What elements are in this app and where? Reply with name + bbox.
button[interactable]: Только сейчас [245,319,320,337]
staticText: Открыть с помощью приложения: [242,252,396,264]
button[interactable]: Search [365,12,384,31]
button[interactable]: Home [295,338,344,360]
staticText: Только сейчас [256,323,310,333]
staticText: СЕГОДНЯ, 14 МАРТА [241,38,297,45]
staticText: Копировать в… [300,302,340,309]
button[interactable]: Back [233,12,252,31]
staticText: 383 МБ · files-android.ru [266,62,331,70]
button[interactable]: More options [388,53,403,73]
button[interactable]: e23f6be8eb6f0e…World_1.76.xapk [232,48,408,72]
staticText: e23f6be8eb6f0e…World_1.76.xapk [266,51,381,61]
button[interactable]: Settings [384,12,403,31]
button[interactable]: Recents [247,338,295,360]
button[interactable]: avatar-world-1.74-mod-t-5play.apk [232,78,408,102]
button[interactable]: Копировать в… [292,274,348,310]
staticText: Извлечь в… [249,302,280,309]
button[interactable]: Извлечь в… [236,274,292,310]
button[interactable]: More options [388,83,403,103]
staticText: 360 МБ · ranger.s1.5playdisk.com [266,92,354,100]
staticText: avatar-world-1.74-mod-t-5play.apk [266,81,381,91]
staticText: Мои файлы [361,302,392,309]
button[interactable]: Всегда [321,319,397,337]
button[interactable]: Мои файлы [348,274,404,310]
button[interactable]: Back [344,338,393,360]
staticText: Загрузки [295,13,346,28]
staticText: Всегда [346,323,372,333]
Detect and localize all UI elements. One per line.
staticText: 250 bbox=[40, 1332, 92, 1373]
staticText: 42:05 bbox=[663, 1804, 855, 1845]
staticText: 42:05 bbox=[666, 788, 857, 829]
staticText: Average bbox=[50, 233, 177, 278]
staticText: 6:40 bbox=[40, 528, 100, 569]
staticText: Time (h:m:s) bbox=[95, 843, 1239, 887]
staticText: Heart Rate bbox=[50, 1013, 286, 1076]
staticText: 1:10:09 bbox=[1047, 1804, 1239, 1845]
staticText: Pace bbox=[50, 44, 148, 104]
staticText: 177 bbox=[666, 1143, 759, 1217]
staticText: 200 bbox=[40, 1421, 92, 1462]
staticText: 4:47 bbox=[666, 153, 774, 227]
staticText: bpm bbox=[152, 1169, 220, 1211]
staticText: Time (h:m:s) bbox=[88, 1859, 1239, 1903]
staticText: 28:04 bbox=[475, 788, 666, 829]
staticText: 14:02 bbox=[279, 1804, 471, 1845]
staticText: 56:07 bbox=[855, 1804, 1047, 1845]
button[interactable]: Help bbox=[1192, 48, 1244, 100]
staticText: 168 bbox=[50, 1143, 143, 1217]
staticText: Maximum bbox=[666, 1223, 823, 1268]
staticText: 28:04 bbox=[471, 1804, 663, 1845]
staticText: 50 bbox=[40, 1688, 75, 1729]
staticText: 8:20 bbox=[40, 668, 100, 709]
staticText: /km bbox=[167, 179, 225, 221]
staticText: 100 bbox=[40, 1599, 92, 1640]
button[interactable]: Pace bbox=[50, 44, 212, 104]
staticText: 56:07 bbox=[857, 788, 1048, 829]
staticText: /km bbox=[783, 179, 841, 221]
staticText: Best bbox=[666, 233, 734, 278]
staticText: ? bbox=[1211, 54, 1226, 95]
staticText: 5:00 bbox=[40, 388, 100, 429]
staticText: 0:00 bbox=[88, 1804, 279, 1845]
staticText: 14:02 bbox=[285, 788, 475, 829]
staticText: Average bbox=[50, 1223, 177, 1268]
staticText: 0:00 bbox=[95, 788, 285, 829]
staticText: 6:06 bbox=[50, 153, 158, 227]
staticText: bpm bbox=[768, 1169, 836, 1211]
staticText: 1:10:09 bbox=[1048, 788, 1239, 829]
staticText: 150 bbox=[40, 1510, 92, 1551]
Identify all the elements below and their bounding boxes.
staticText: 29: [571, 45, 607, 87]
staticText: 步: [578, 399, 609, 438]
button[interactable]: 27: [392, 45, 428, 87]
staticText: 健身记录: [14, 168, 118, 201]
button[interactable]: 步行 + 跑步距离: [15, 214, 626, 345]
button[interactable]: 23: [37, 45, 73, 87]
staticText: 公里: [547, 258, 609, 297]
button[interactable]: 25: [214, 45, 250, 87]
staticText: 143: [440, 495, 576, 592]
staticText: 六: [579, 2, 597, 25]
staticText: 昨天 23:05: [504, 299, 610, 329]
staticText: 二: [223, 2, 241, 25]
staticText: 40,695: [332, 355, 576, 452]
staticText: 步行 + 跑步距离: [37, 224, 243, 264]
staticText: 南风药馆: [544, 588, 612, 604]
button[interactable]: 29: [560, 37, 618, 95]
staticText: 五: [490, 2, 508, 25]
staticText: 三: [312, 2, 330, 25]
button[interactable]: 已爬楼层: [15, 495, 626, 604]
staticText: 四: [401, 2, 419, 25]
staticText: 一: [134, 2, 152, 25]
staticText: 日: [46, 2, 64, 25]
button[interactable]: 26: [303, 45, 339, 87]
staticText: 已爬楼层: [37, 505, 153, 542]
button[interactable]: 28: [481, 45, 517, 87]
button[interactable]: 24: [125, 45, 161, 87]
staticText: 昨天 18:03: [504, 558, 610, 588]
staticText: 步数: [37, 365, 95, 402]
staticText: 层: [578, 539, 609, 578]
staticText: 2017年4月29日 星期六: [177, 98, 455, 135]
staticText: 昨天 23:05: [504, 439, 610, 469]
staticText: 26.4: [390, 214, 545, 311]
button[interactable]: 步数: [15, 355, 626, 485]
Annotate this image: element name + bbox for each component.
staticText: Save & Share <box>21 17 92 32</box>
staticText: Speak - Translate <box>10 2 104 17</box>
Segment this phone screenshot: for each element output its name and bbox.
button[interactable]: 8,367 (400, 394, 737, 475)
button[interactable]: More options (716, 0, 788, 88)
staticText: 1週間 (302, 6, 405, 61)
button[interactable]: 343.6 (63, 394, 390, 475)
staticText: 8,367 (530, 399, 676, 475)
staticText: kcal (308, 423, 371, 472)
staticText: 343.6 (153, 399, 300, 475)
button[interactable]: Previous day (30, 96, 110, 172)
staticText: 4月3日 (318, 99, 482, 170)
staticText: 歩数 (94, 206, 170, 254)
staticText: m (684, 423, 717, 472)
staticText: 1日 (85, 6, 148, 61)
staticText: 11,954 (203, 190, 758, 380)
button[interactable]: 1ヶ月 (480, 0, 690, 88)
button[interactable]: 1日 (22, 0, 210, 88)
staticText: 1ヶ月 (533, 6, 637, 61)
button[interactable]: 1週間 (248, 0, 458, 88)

▶ _EXERCISE DETAILS_:
Each record above, from first to last, should be written out again exactly.

▶ _TASK RESPONSE_:
What elements are in this app and where? Reply with name + bbox.
button[interactable]: Только сейчас [245,319,320,337]
staticText: Открыть с помощью приложения: [242,252,396,264]
button[interactable]: Search [365,12,384,31]
button[interactable]: Home [295,338,344,360]
staticText: Только сейчас [256,323,310,333]
staticText: СЕГОДНЯ, 14 МАРТА [241,38,297,45]
staticText: Копировать в… [300,302,340,309]
button[interactable]: Back [233,12,252,31]
staticText: 383 МБ · files-android.ru [266,62,331,70]
button[interactable]: More options [388,53,403,73]
button[interactable]: e23f6be8eb6f0e…World_1.76.xapk [232,48,408,72]
staticText: e23f6be8eb6f0e…World_1.76.xapk [266,51,381,61]
button[interactable]: Settings [384,12,403,31]
button[interactable]: Recents [247,338,295,360]
button[interactable]: avatar-world-1.74-mod-t-5play.apk [232,78,408,102]
button[interactable]: Копировать в… [292,274,348,310]
staticText: Извлечь в… [249,302,280,309]
button[interactable]: Извлечь в… [236,274,292,310]
button[interactable]: More options [388,83,403,103]
staticText: 360 МБ · ranger.s1.5playdisk.com [266,92,354,100]
staticText: avatar-world-1.74-mod-t-5play.apk [266,81,381,91]
staticText: Мои файлы [361,302,392,309]
button[interactable]: Всегда [321,319,397,337]
button[interactable]: Мои файлы [348,274,404,310]
button[interactable]: Back [344,338,393,360]
staticText: Загрузки [295,13,346,28]
staticText: Всегда [346,323,372,333]
Detect and localize all UI elements. One per line.
staticText: 250 bbox=[40, 1332, 92, 1373]
staticText: 42:05 bbox=[663, 1804, 855, 1845]
staticText: 42:05 bbox=[666, 788, 857, 829]
staticText: Average bbox=[50, 233, 177, 278]
staticText: 6:40 bbox=[40, 528, 100, 569]
staticText: Time (h:m:s) bbox=[95, 843, 1239, 887]
staticText: Heart Rate bbox=[50, 1013, 286, 1076]
staticText: 1:10:09 bbox=[1047, 1804, 1239, 1845]
staticText: Pace bbox=[50, 44, 148, 104]
staticText: 177 bbox=[666, 1143, 759, 1217]
staticText: 200 bbox=[40, 1421, 92, 1462]
staticText: 4:47 bbox=[666, 153, 774, 227]
staticText: bpm bbox=[152, 1169, 220, 1211]
staticText: Time (h:m:s) bbox=[88, 1859, 1239, 1903]
staticText: 28:04 bbox=[475, 788, 666, 829]
staticText: 14:02 bbox=[279, 1804, 471, 1845]
staticText: 56:07 bbox=[855, 1804, 1047, 1845]
button[interactable]: Help bbox=[1192, 48, 1244, 100]
staticText: 168 bbox=[50, 1143, 143, 1217]
staticText: Maximum bbox=[666, 1223, 823, 1268]
staticText: 28:04 bbox=[471, 1804, 663, 1845]
staticText: 50 bbox=[40, 1688, 75, 1729]
staticText: 8:20 bbox=[40, 668, 100, 709]
staticText: /km bbox=[167, 179, 225, 221]
staticText: 100 bbox=[40, 1599, 92, 1640]
button[interactable]: Pace bbox=[50, 44, 212, 104]
staticText: 56:07 bbox=[857, 788, 1048, 829]
staticText: /km bbox=[783, 179, 841, 221]
staticText: Best bbox=[666, 233, 734, 278]
staticText: ? bbox=[1211, 54, 1226, 95]
staticText: 5:00 bbox=[40, 388, 100, 429]
staticText: 0:00 bbox=[88, 1804, 279, 1845]
staticText: 14:02 bbox=[285, 788, 475, 829]
staticText: Average bbox=[50, 1223, 177, 1268]
staticText: 0:00 bbox=[95, 788, 285, 829]
staticText: 6:06 bbox=[50, 153, 158, 227]
staticText: bpm bbox=[768, 1169, 836, 1211]
staticText: 1:10:09 bbox=[1048, 788, 1239, 829]
staticText: 150 bbox=[40, 1510, 92, 1551]
Identify all the elements below and their bounding boxes.
staticText: 29: [571, 45, 607, 87]
staticText: 步: [578, 399, 609, 438]
button[interactable]: 27: [392, 45, 428, 87]
staticText: 健身记录: [14, 168, 118, 201]
button[interactable]: 步行 + 跑步距离: [15, 214, 626, 345]
button[interactable]: 23: [37, 45, 73, 87]
staticText: 公里: [547, 258, 609, 297]
button[interactable]: 25: [214, 45, 250, 87]
staticText: 143: [440, 495, 576, 592]
staticText: 六: [579, 2, 597, 25]
staticText: 昨天 23:05: [504, 299, 610, 329]
staticText: 二: [223, 2, 241, 25]
staticText: 40,695: [332, 355, 576, 452]
staticText: 步行 + 跑步距离: [37, 224, 243, 264]
staticText: 南风药馆: [544, 588, 612, 604]
button[interactable]: 29: [560, 37, 618, 95]
staticText: 五: [490, 2, 508, 25]
staticText: 三: [312, 2, 330, 25]
button[interactable]: 已爬楼层: [15, 495, 626, 604]
staticText: 四: [401, 2, 419, 25]
staticText: 一: [134, 2, 152, 25]
staticText: 日: [46, 2, 64, 25]
button[interactable]: 26: [303, 45, 339, 87]
staticText: 已爬楼层: [37, 505, 153, 542]
button[interactable]: 28: [481, 45, 517, 87]
button[interactable]: 24: [125, 45, 161, 87]
staticText: 昨天 18:03: [504, 558, 610, 588]
staticText: 步数: [37, 365, 95, 402]
staticText: 层: [578, 539, 609, 578]
staticText: 2017年4月29日 星期六: [177, 98, 455, 135]
staticText: 昨天 23:05: [504, 439, 610, 469]
staticText: 26.4: [390, 214, 545, 311]
button[interactable]: 步数: [15, 355, 626, 485]
Annotate this image: element name + bbox for each component.
staticText: Save & Share <box>21 17 92 32</box>
staticText: Speak - Translate <box>10 2 104 17</box>
Segment this phone screenshot: for each element output its name and bbox.
button[interactable]: 8,367 (400, 394, 737, 475)
button[interactable]: More options (716, 0, 788, 88)
staticText: 1週間 (302, 6, 405, 61)
button[interactable]: 343.6 (63, 394, 390, 475)
staticText: 8,367 (530, 399, 676, 475)
staticText: kcal (308, 423, 371, 472)
staticText: 343.6 (153, 399, 300, 475)
button[interactable]: Previous day (30, 96, 110, 172)
staticText: 4月3日 (318, 99, 482, 170)
staticText: 歩数 (94, 206, 170, 254)
staticText: m (684, 423, 717, 472)
staticText: 1日 (85, 6, 148, 61)
staticText: 11,954 (203, 190, 758, 380)
button[interactable]: 1ヶ月 (480, 0, 690, 88)
button[interactable]: 1日 (22, 0, 210, 88)
staticText: 1ヶ月 (533, 6, 637, 61)
button[interactable]: 1週間 (248, 0, 458, 88)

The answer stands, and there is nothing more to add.